Escursione ad anello sui monti Lavara e Plauris nelle Prealpi Giulie. Punto di partenza: Malga Confin, raggiungibile da Venzone percorrendo la rotabile che risale la Val Venzonassa (aperta da maggio a settembre). Percorso: alle spalle di Malga Confin in direzione est parte il sentiero Cai 726 verso Forca Campidello. In corrispondenza di un ghiaione alle pendici del Lavara si stacca una traccia nera (cartello) che risale fino a quota 1700 circa. Da qui una via bollinata su roccette porta in cima a quota m1906. Una volta scesi di nuovo alla forcella di quota 1706, proseguire lungo un sentiero poco marcato che rimane in quota e percorre tutta la cresta lungo lo Jof di Confin e lo Jof di Ungarina fino ad incrociare il Cai 702 che sale da Casera Ungarina e che conduce al Plauris.

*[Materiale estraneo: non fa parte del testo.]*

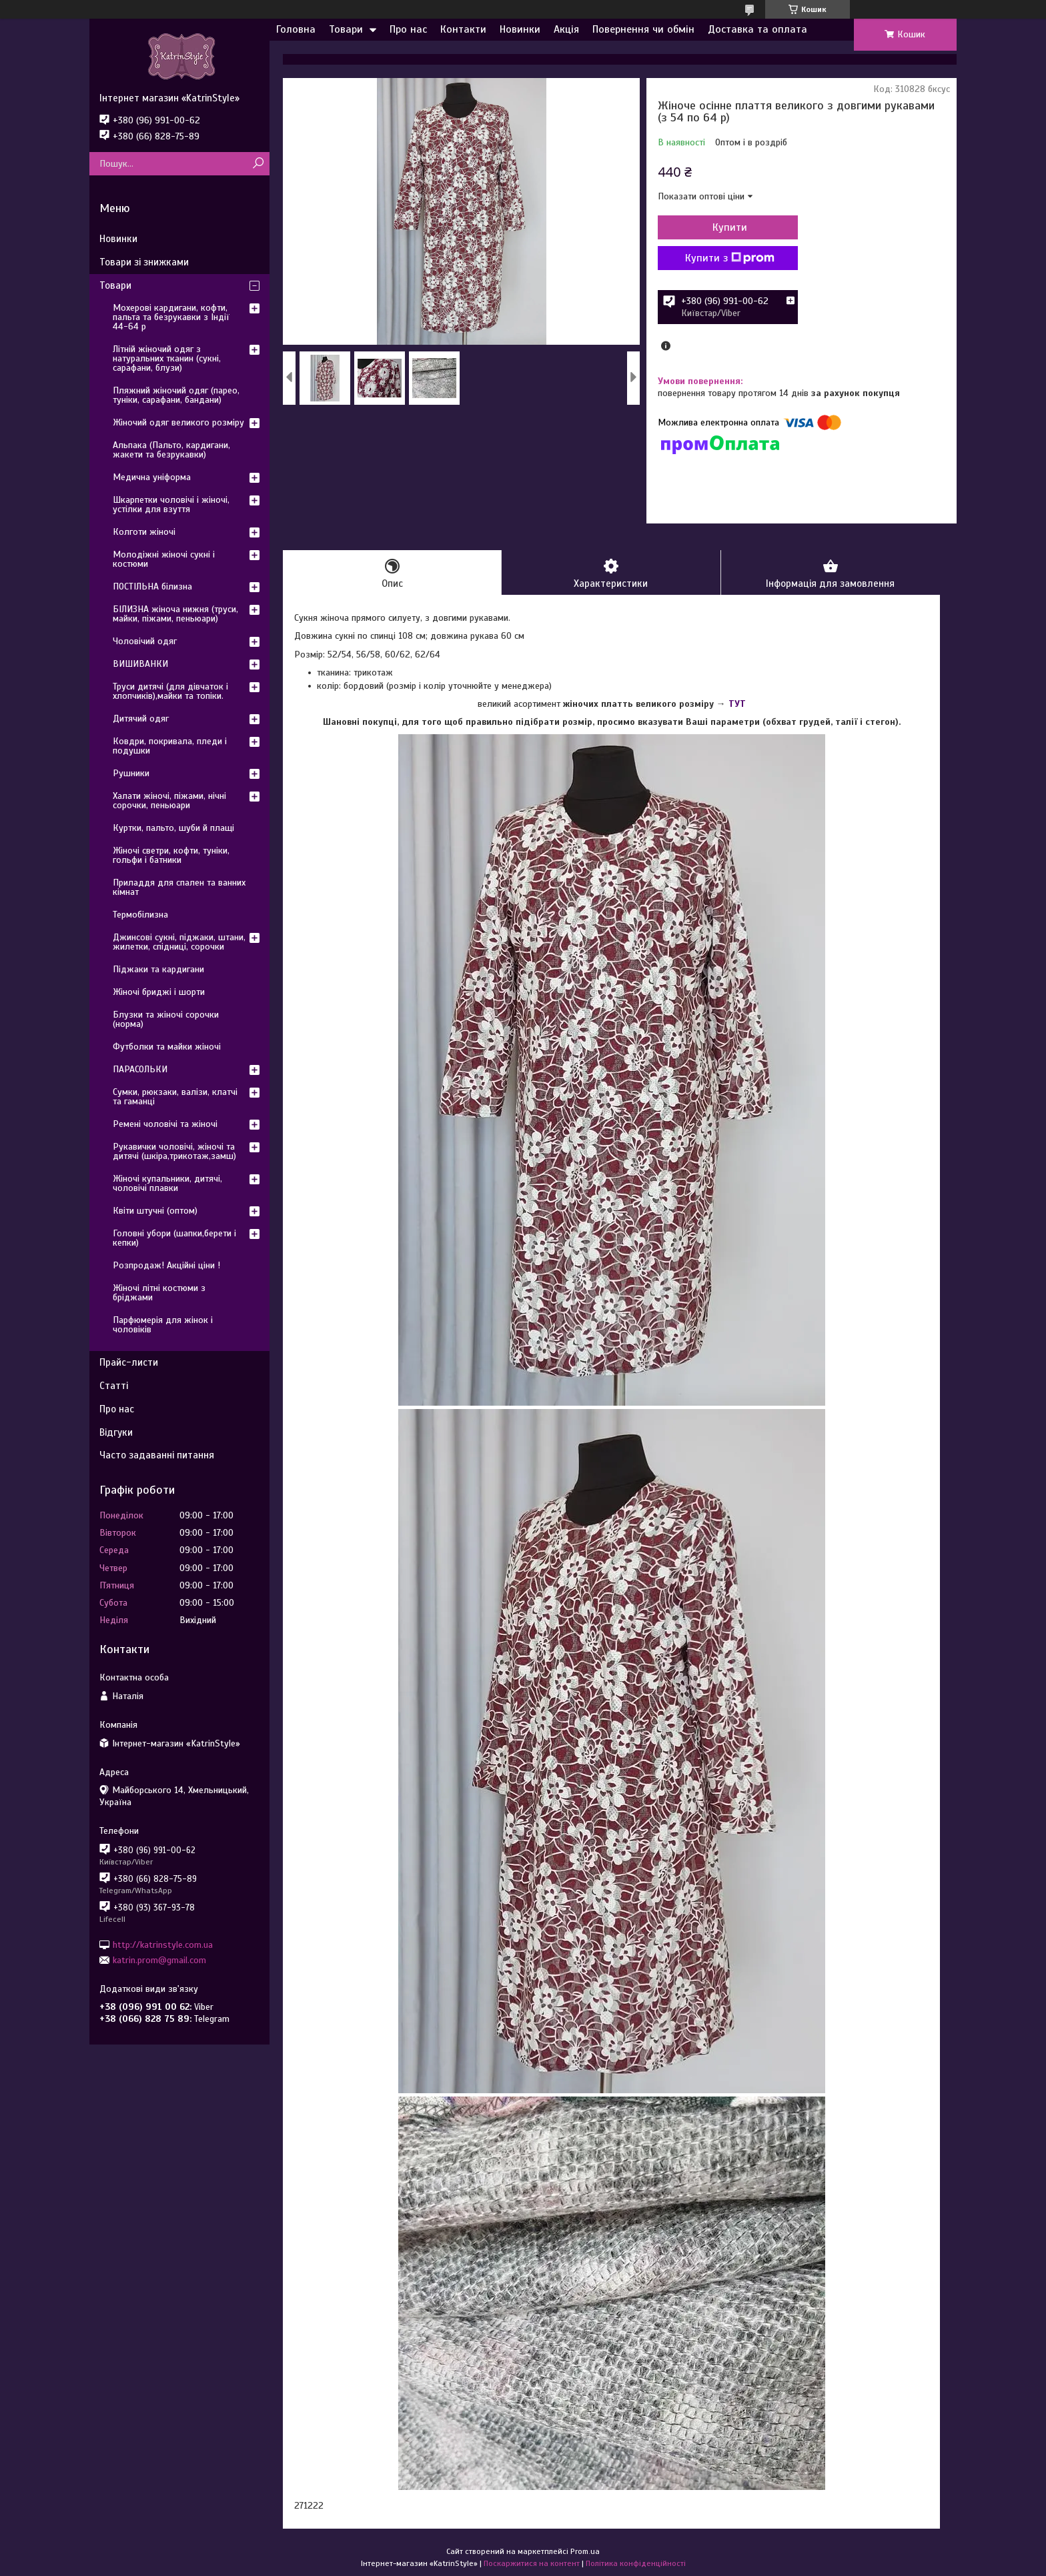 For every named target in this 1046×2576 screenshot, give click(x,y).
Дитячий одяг (141, 718)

Per la discesa si può utilizzare sempre il Cai 702 passando proprio per Casera Ungarina oppure “tagliare” per una traccia ben segnalata che da quota 1600 circa si stacca sulla sinistra e termina direttamente a Malga Confin. Escursione fantastica che richiede ottima preparazione fisica, passo sicuro ed assenza di vertigini. Consigliata per escursionisti esperti alpinisti.
Carta Tabacco: 01 – Difficoltà: EEA – Tipo di percorso: sentiero Cai (726-702), traccia non visibile in cresta e traccia segnata fra roccette – Dislivello Totale: 1100 circa – Lunghezza: 12 km circa – Altitudine min: 1331 – Altitudine max: 1958.

MAPPA LAVARA PLAURIS

Trekking in VAL VISDENDE – 4° giorno: dal rifugio Calvi al borgo Costa d’Antola

Questo slideshow richiede JavaScript.

La quarta tappa prevede in mattinata di salire al monte Peralba per la via normale e, tornati al riguio Calvi, scendere in val Visdende. Per salire al monte Peralba, con zaino leggero, si sale al passo Sesis (CAI 132) e lungo la via normale (CAI 131 per escursionisti esperti) che risale da est la cresta si arriva in vetta. Si scende al rifugio Calvi lungo lo stesso percorso; recuperato il materiale depositato al rifugio si riparte zaino in spalla per scendere al borgo di Costa d’Antola in val Visdende. Decido di scendere per il sentiero CAI 133 che nell’ultimo tratto corre parallelo al rio Giau Rosso: dal rifugio Calvi si segue la pista forestale CAI 132 fino al parcheggio della val Sesis, si continua sulla pista CAI 136 fino al passo del Roccolo e per sentiero CAI 129 e 133 si arriva a valle. Nell’ultimo tratto la pista forestale CAI 136 corre parallelo al torrente Cordevole. Si giunge infine al parcheggio del bar Da Plenta nel borgo Costa d’Antola. Si può anche scendere transitando per il rifugio Sorgenti del Piave con il sentiero CAI 137 oppure dal passo del Roccolo con il sentiero CAI 136. Probabilmente il percorso più diretto è quello che prevede di scendere per il sentiero CAI 136 dal passo del Roccolo.
Carta Tabacco 01, sentiero CAI 132, 131, 136, 129, 133, 136, Dislivello postivo 550 m, Dislivello negativo 1350 m, Lunghezza 12,5 km, Tempo indicativo: 4h45h (escluse soste), Difficoltà EE (E se si esclude la salita al monte Peralba), Altitudine min 1330, Altitudine max 2694.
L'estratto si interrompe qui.